## Your objective
Wherever the string "möchte" shows up in the data below, copy the whole line.

Stored dataset items:
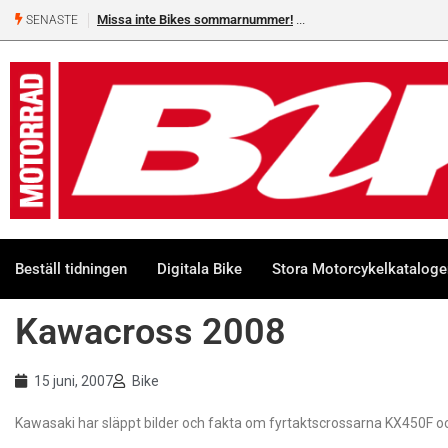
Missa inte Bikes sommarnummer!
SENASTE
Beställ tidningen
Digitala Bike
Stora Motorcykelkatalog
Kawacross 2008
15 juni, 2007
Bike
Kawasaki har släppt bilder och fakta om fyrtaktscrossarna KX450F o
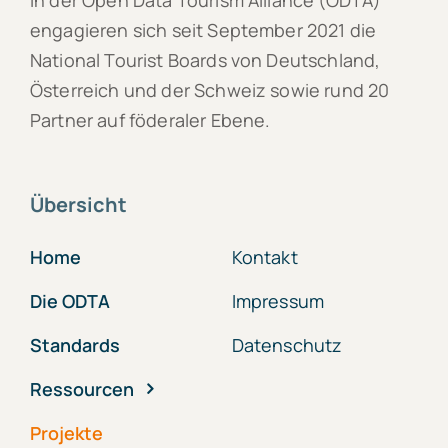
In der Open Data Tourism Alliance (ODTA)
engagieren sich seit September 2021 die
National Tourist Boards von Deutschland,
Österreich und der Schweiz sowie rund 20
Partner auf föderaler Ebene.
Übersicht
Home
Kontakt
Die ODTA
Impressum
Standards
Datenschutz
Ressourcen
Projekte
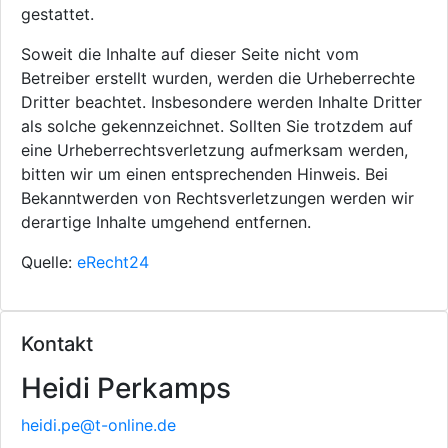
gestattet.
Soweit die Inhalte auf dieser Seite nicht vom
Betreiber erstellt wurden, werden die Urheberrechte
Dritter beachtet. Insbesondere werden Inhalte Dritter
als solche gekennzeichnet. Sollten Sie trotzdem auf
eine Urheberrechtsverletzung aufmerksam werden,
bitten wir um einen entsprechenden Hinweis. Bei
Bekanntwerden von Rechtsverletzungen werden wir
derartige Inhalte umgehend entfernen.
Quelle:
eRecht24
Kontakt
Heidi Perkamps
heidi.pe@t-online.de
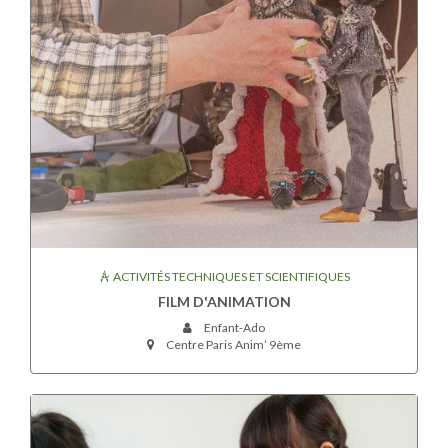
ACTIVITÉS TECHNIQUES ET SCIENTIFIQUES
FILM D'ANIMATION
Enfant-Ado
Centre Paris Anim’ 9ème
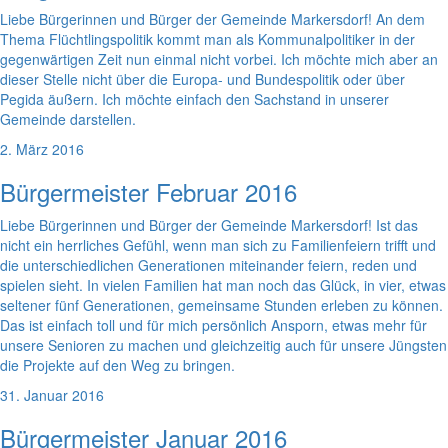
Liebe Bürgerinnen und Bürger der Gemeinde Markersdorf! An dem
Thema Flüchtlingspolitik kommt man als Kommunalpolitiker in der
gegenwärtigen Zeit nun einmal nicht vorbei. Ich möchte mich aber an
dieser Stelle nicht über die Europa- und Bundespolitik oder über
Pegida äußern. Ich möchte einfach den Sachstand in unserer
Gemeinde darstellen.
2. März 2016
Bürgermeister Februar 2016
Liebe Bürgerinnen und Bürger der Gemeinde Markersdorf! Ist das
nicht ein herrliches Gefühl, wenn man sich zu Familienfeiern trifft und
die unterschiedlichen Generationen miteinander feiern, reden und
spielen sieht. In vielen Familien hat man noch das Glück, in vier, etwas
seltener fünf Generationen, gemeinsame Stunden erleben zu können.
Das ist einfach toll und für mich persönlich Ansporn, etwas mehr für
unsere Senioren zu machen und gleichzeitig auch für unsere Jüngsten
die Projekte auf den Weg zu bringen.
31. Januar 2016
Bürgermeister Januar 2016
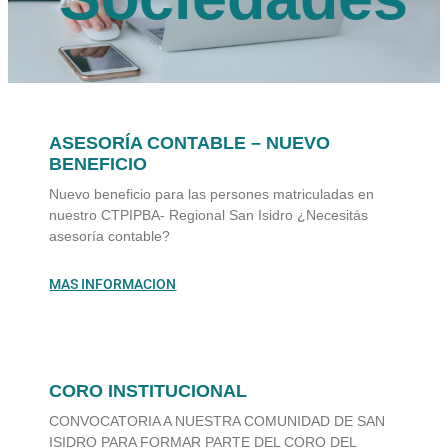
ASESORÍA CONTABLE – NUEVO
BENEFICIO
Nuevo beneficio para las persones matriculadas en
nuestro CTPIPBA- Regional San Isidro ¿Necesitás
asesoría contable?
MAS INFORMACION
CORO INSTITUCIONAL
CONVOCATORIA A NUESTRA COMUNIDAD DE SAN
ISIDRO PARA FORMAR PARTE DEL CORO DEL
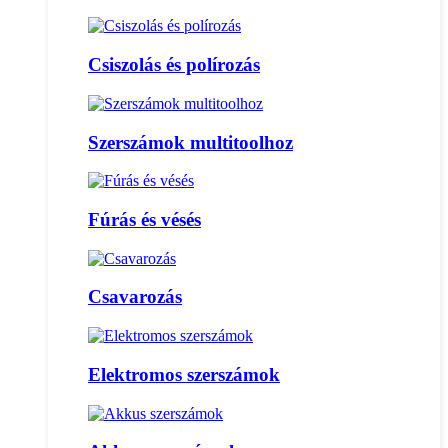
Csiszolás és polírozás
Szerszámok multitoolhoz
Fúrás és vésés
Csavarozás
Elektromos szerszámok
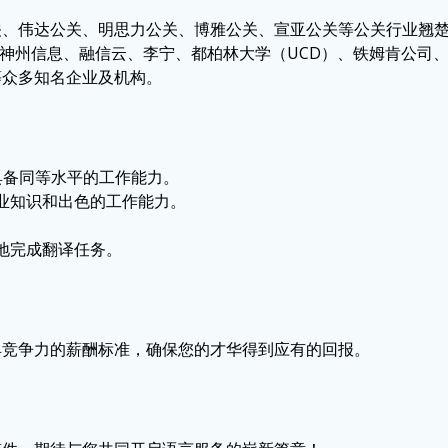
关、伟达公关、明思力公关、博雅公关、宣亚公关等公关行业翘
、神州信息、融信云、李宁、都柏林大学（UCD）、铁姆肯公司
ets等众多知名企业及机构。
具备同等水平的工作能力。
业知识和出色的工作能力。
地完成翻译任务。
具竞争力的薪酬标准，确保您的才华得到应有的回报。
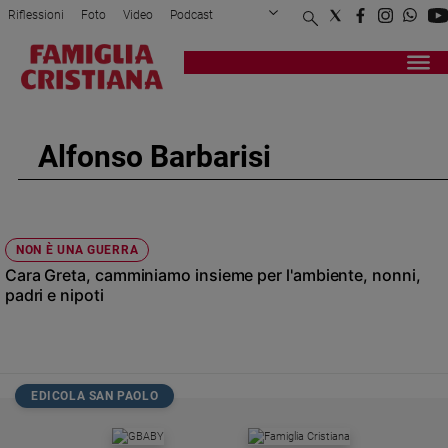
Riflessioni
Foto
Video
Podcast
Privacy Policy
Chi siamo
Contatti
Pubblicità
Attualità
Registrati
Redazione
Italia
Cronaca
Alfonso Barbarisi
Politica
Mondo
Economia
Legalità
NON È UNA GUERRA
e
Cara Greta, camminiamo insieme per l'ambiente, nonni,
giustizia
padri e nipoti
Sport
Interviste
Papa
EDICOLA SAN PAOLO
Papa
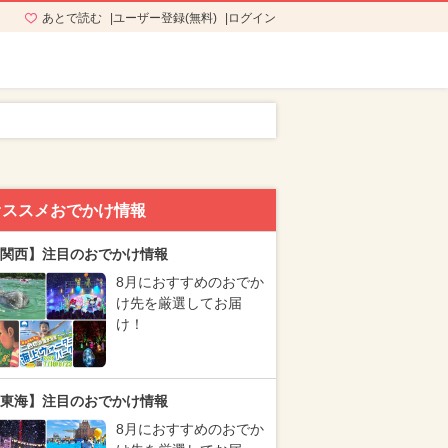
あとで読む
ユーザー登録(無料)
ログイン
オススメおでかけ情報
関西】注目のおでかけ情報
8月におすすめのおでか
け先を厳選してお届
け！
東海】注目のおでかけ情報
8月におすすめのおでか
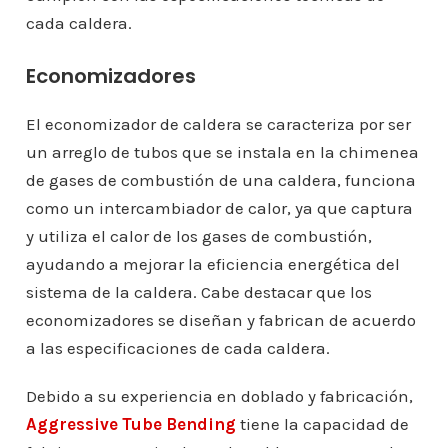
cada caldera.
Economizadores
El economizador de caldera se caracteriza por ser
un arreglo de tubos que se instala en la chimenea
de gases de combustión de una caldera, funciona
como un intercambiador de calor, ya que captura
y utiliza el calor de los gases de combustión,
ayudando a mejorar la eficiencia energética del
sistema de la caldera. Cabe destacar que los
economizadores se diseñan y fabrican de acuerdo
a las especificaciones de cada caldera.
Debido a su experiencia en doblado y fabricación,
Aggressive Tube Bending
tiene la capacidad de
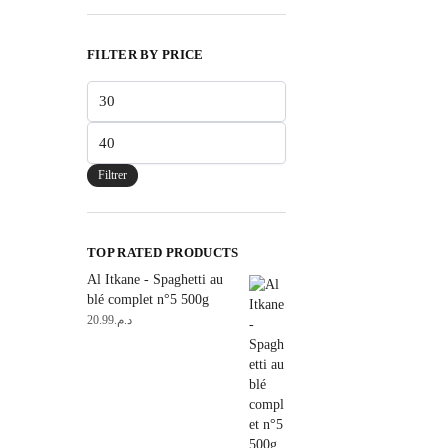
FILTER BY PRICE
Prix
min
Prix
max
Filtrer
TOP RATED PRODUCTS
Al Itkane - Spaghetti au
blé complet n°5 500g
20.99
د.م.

--

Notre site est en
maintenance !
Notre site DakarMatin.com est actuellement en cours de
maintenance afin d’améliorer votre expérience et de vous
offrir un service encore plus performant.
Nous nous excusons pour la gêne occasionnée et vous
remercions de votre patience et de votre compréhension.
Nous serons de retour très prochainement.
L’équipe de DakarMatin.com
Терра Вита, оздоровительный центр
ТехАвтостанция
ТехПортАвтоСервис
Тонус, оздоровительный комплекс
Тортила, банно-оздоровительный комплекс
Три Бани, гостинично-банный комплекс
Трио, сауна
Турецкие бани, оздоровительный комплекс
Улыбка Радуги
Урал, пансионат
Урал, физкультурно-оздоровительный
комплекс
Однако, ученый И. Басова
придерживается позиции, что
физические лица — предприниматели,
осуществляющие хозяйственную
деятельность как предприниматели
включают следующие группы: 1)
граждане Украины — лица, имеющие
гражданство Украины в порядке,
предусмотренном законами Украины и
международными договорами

## Solution for this task
gegenwärtigen Zeit nun einmal nicht vorbei. Ich möchte mich aber an
Pegida äußern. Ich möchte einfach den Sachstand in unserer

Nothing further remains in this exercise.